Load-bearing masonry:

  • 270 mm standard dimension - 260 - 280 mm Tolerance for wall thickness compensation
  • 290 mm standard dimension - 280 - 300 mm tolerance for wall thickness compensation
  • 310 mm Standard dimension - 300 - 320 mm Tolerance for wall thickness compensation
  • 330 mm standard dimension - 320 - 340 mm tolerance for wall thickness compensation
  • 380 mm standard dimension - 370 - 390 mm tolerance for wall thickness compensation

How to measure a door opening in the shell "> The pre-measurement should take place as soon as possible after the erection of the masonry.This is the best way to determine whether the bricklayer measured or confused the measure.A final measurement is ideal after the introduction of the ground leveling you also get the right height from the doorway.

  • The width is simply measured at the finished wall opening.
  • The height is measured from the upper edge of the finished floor (screed) to the lower edge of the lintel.
  • The soffit is measured after plastering, from outer edge to outer edge.

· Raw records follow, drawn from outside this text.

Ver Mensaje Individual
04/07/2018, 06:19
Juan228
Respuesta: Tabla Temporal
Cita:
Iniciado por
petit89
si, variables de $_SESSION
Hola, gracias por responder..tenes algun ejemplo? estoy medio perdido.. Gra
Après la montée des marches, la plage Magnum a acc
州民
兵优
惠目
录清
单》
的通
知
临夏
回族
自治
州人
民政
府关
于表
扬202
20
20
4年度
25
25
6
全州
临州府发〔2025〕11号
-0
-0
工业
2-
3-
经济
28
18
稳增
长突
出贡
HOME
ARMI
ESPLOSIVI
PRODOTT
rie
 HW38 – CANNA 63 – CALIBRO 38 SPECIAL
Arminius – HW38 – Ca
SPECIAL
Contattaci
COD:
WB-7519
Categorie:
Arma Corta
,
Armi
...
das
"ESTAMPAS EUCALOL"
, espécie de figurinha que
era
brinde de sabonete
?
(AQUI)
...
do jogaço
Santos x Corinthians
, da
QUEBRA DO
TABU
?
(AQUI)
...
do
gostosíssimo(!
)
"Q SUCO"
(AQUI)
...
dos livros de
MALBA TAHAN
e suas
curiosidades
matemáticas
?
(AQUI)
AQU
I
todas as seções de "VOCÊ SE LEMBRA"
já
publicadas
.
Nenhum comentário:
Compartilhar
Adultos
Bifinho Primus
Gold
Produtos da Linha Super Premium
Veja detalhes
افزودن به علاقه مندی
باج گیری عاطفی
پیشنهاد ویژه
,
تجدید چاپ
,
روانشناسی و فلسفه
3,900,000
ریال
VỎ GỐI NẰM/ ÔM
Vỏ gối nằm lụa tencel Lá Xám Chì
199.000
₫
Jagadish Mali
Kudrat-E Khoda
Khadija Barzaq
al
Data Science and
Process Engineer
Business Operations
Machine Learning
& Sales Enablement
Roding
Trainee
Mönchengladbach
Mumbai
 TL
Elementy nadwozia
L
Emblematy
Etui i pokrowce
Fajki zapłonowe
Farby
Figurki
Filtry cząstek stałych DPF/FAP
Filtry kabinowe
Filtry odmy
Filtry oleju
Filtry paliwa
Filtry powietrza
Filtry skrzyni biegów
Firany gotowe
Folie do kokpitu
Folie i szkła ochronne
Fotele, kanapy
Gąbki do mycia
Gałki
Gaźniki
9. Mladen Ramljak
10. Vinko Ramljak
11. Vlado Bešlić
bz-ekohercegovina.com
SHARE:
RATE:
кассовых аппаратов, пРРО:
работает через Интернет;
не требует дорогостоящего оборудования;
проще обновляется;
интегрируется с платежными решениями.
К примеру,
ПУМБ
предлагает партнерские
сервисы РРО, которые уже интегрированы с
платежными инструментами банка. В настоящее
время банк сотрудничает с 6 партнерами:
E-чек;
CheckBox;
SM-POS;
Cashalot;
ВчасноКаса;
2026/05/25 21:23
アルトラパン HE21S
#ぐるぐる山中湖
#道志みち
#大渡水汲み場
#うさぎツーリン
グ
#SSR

It is important that a possibly planned tiling is also included.

If no floor covering such as parquet, laminate or PVC has yet been added, a preshocking is still quite easy. In the falls but you have only a few millimeters of air for straining. These are load-bearing components with an integrated reinforcement. You must not break, otherwise the statics in this point is no longer guaranteed.

Prices for door frames and frames

The prices for doorframes and frames vary widely. As with the door leaves, especially the choice of materials for the price of a door frame is responsible. The prices start at very cheap models at about 80 euros. There are no limits to the top. In the basement mainly steel frames are installed. The same is mandatory for fire doors. Steel frames cost in the narrowest version from 50 euros. However, high-quality painted steel sheets can cost up to 280 euros or more.

In the real wood frames, the beech models are particularly inexpensive. For a new frame you have to expect about 120 euros. Structure oak already costs from about 180 euros. For a solid wood frame of cherry, however, can already be estimated 450 euros. However, a high-quality equipment of a house also contributes significantly to its increase in value. After all, you want to feel comfortable in your own home. A consistent "always as cheap as possible" equipment certainly does not contribute to a real feel-good climate. But a little luxury and value can change this in a sustainable way.